Extracted material: Begin

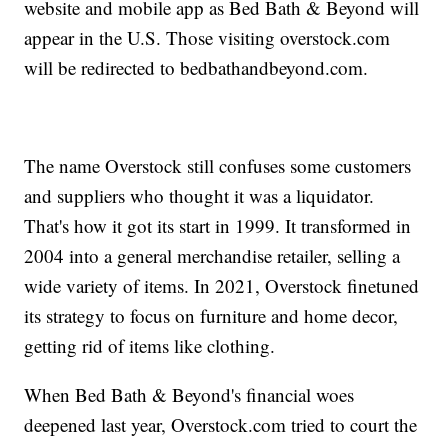
website and mobile app as Bed Bath & Beyond will
appear in the U.S. Those visiting overstock.com
will be redirected to bedbathandbeyond.com.
The name Overstock still confuses some customers
and suppliers who thought it was a liquidator.
That's how it got its start in 1999. It transformed in
2004 into a general merchandise retailer, selling a
wide variety of items. In 2021, Overstock finetuned
its strategy to focus on furniture and home decor,
getting rid of items like clothing.
When Bed Bath & Beyond's financial woes
deepened last year, Overstock.com tried to court the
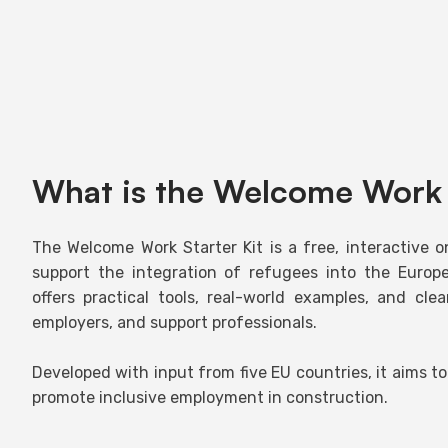
What is the Welcome Work 
The Welcome Work Starter Kit is a free, interactive o
support the integration of refugees into the Europe
offers practical tools, real-world examples, and cle
employers, and support professionals.
Developed with input from five EU countries, it aims to
promote inclusive employment in construction.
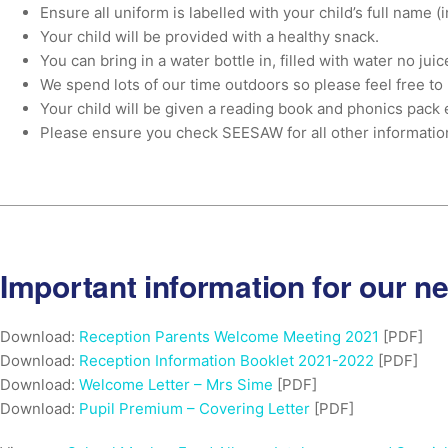
Ensure all uniform is labelled with your child’s full name 
Your child will be provided with a healthy snack.
You can bring in a water bottle in, filled with water no juic
We spend lots of our time outdoors so please feel free to 
Your child will be given a reading book and phonics pack 
Please ensure you check SEESAW for all other informati
Important information for our n
Download:
Reception Parents Welcome Meeting 2021
[PDF]
Download:
Reception Information Booklet 2021-2022
[PDF]
Download:
Welcome Letter – Mrs Sime
[PDF]
Download:
Pupil Premium – Covering Letter
[PDF]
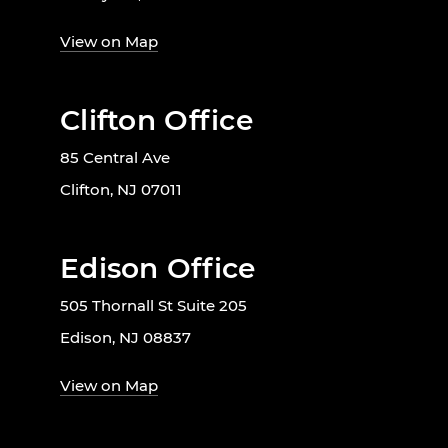
View on Map
Clifton Office
85 Central Ave
Clifton, NJ 07011
Edison Office
505 Thornall St Suite 205
Edison, NJ 08837
View on Map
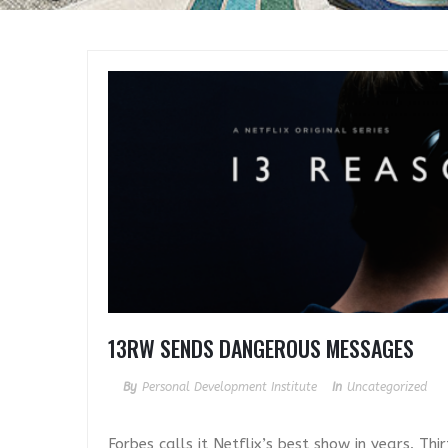
13RW SENDS DANGEROUS MESSAGES
By
Personal Development Institute
In
Uncategorized
Forbes calls it Netflix’s best show in years. T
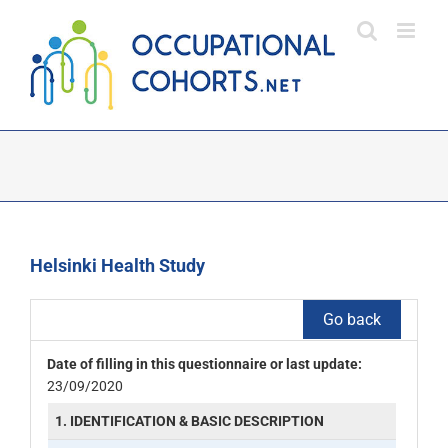
Skip
to
content
Helsinki Health Study
Go back
Date of filling in this questionnaire or last update:
23/09/2020
1. IDENTIFICATION & BASIC DESCRIPTION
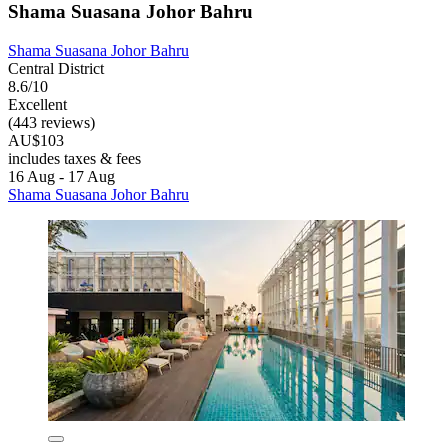
Shama Suasana Johor Bahru
Shama Suasana Johor Bahru
Central District
8.6/10
Excellent
(443 reviews)
AU$103
includes taxes & fees
16 Aug - 17 Aug
Shama Suasana Johor Bahru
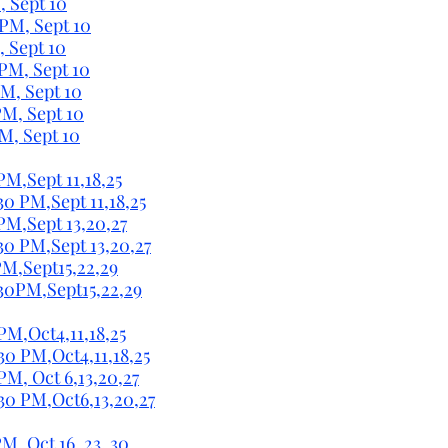
, Sept 10
 PM, Sept 10
, Sept 10
 PM, Sept 10
PM, Sept 10
PM, Sept 10
PM, Sept 10
PM,Sept 11,18,25
30 PM,Sept 11,18,25
 PM,Sept 13,20,27
:30 PM,Sept 13,20,27
PM,Sept15,22,29
:30PM,Sept15,22,29
PM,Oct4,11,18,25
30 PM,Oct4,11,18,25
PM, Oct 6,13,20,27
:30 PM,Oct6,13,20,27
M, Oct 16, 23, 30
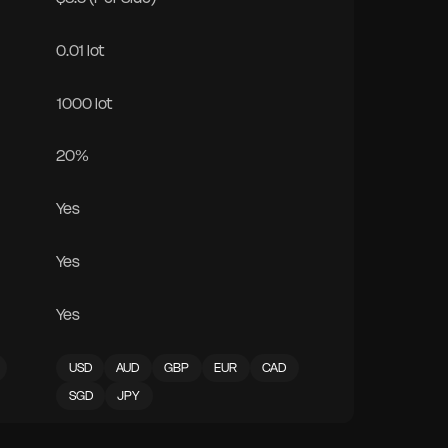
0.01 lot
1000 lot
20%
Yes
Yes
Yes
USD
AUD
GBP
EUR
CAD
SGD
JPY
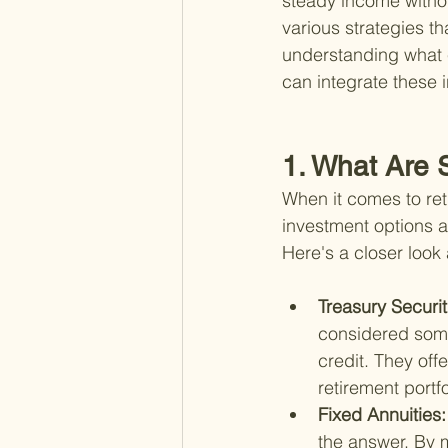
steady income without
various strategies th
understanding what e
can integrate these i
1. What Are 
When it comes to ret
investment options ar
Here's a closer loo
Treasury Securit
considered some
credit. They off
retirement portfo
Fixed Annuities:
the answer. By 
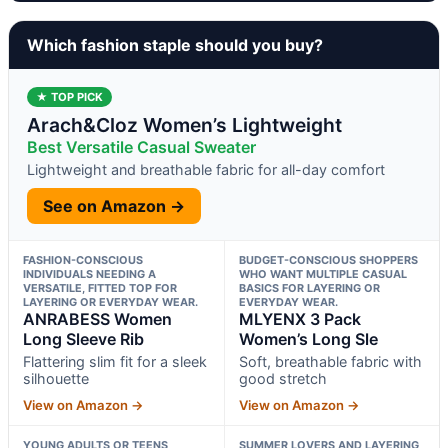
Which fashion staple should you buy?
★ TOP PICK
Arach&Cloz Women’s Lightweight
Best Versatile Casual Sweater
Lightweight and breathable fabric for all-day comfort
See on Amazon →
FASHION-CONSCIOUS
BUDGET-CONSCIOUS SHOPPERS
INDIVIDUALS NEEDING A
WHO WANT MULTIPLE CASUAL
VERSATILE, FITTED TOP FOR
BASICS FOR LAYERING OR
LAYERING OR EVERYDAY WEAR.
EVERYDAY WEAR.
ANRABESS Women
MLYENX 3 Pack
Long Sleeve Rib
Women’s Long Sle
Flattering slim fit for a sleek
Soft, breathable fabric with
silhouette
good stretch
View on Amazon →
View on Amazon →
YOUNG ADULTS OR TEENS
SUMMER LOVERS AND LAYERING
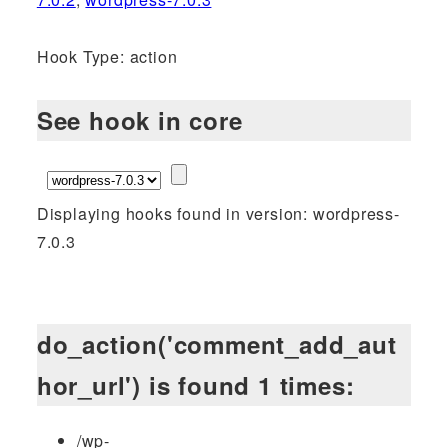
Hook Type: action
See hook in core
Displaying hooks found in version: wordpress-
7.0.3
do_action('comment_add_aut
hor_url') is found 1 times:
/wp-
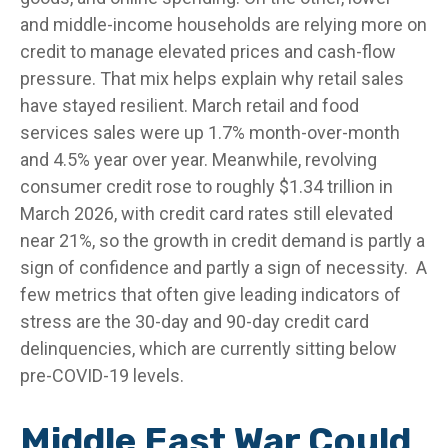
and middle-income households are relying more on
credit to manage elevated prices and cash-flow
pressure. That mix helps explain why retail sales
have stayed resilient. March retail and food
services sales were up 1.7% month-over-month
and 4.5% year over year. Meanwhile, revolving
consumer credit rose to roughly $1.34 trillion in
March 2026, with credit card rates still elevated
near 21%, so the growth in credit demand is partly a
sign of confidence and partly a sign of necessity.
A
few metrics that often give leading indicators of
stress are the 30-day and 90-day credit card
delinquencies, which are currently sitting below
pre-COVID-19 levels.
Middle East War Could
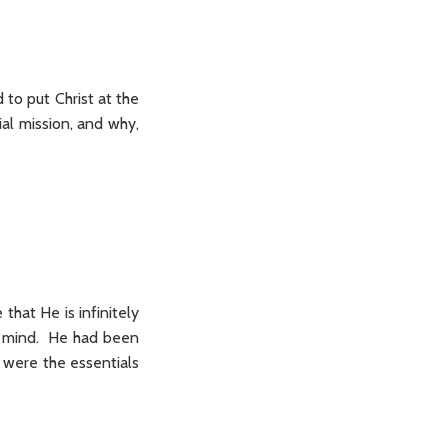
 to put Christ at the
ial mission, and why,
 that He is infinitely
nd mind. He had been
 were the essentials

Extracted material: End

Your objective: What is needed is an exact transcription of every entry, minus the pictures.

Exercise result:
website and mobile app as Bed Bath & Beyond will
appear in the U.S. Those visiting overstock.com
will be redirected to bedbathandbeyond.com.
The name Overstock still confuses some customers
and suppliers who thought it was a liquidator.
That's how it got its start in 1999. It transformed in
2004 into a general merchandise retailer, selling a
wide variety of items. In 2021, Overstock finetuned
its strategy to focus on furniture and home decor,
getting rid of items like clothing.
When Bed Bath & Beyond's financial woes
deepened last year, Overstock.com tried to court the
What is the Welcome Work 
The Welcome Work Starter Kit is a free, interactive o
support the integration of refugees into the Europe
offers practical tools, real-world examples, and cle
employers, and support professionals.
Developed with input from five EU countries, it aims to
promote inclusive employment in construction.
Ensure all uniform is labelled with your child’s full name 
Your child will be provided with a healthy snack.
You can bring in a water bottle in, filled with water no juic
We spend lots of our time outdoors so please feel free to 
Your child will be given a reading book and phonics pack 
Please ensure you check SEESAW for all other informati
Important information for our n
Download:
Reception Parents Welcome Meeting 2021
[PDF]
Download:
Reception Information Booklet 2021-2022
[PDF]
Download:
Welcome Letter – Mrs Sime
[PDF]
Download:
Pupil Premium – Covering Letter
[PDF]
View on Map
Clifton Office
85 Central Ave
Clifton, NJ 07011
Edison Office
505 Thornall St Suite 205
Edison, NJ 08837
View on Map
13RW SENDS DANGEROUS MESSAGES
By
Personal Development Institute
In
Uncategorized
Forbes calls it Netflix’s best show in years. T
Skip
to
content
Helsinki Health Study
Go back
Date of filling in this questionnaire or last update:
23/09/2020
1. IDENTIFICATION & BASIC DESCRIPTION
Shama Suasana Johor Bahru
Shama Suasana Johor Bahru
Central District
8.6/10
Excellent
(443 reviews)
AU$103
includes taxes & fees
16 Aug - 17 Aug
Shama Suasana Johor Bahru
, Sept 10
 PM, Sept 10
, Sept 10
 PM, Sept 10
PM, Sept 10
PM, Sept 10
PM, Sept 10
PM,Sept 11,18,25
30 PM,Sept 11,18,25
 PM,Sept 13,20,27
:30 PM,Sept 13,20,27
PM,Sept15,22,29
:30PM,Sept15,22,29
PM,Oct4,11,18,25
30 PM,Oct4,11,18,25
PM, Oct 6,13,20,27
:30 PM,Oct6,13,20,27
M, Oct 16, 23, 30
0.01 lot
1000 lot
20%
Yes
Yes
Yes
USD
AUD
GBP
EUR
CAD
SGD
JPY
steady income without
various strategies th
understanding what e
can integrate these i
1. What Are 
When it comes to ret
investment options ar
Here's a closer loo
Treasury Securit
considered some
credit. They off
retirement portfo
Fixed Annuities:
the answer. By 
Which fashion staple should you buy?
★ TOP PICK
Arach&Cloz Women’s Lightweight
Best Versatile Casual Sweater
Lightweight and breathable fabric for all-day comfort
See on Amazon →
FASHION-CONSCIOUS
BUDGET-CONSCIOUS SHOPPERS
INDIVIDUALS NEEDING A
WHO WANT MULTIPLE CASUAL
VERSATILE, FITTED TOP FOR
BASICS FOR LAYERING OR
LAYERING OR EVERYDAY WEAR.
EVERYDAY WEAR.
ANRABESS Women
MLYENX 3 Pack
Long Sleeve Rib
Women’s Long Sle
Flattering slim fit for a sleek
Soft, breathable fabric with
silhouette
good stretch
View on Amazon →
View on Amazon →
YOUNG ADULTS OR TEENS
SUMMER LOVERS AND LAYERING
Hook Type: action
See hook in core
Displaying hooks found in version: wordpress-
7.0.3
do_action('comment_add_aut
hor_url') is found 1 times:
/wp-
and middle-income households are relying more on
credit to manage elevated prices and cash-flow
pressure. That mix helps explain why retail sales
have stayed resilient. March retail and food
services sales were up 1.7% month-over-month
and 4.5% year over year. Meanwhile, revolving
consumer credit rose to roughly $1.34 trillion in
March 2026, with credit card rates still elevated
near 21%, so the growth in credit demand is partly a
sign of confidence and partly a sign of necessity.
A
few metrics that often give leading indicators of
stress are the 30-day and 90-day credit card
delinquencies, which are currently sitting below
pre-COVID-19 levels.
Middle East War Could
 to put Christ at the
ial mission, and why,
 that He is infinitely
nd mind. He had been
 were the essentials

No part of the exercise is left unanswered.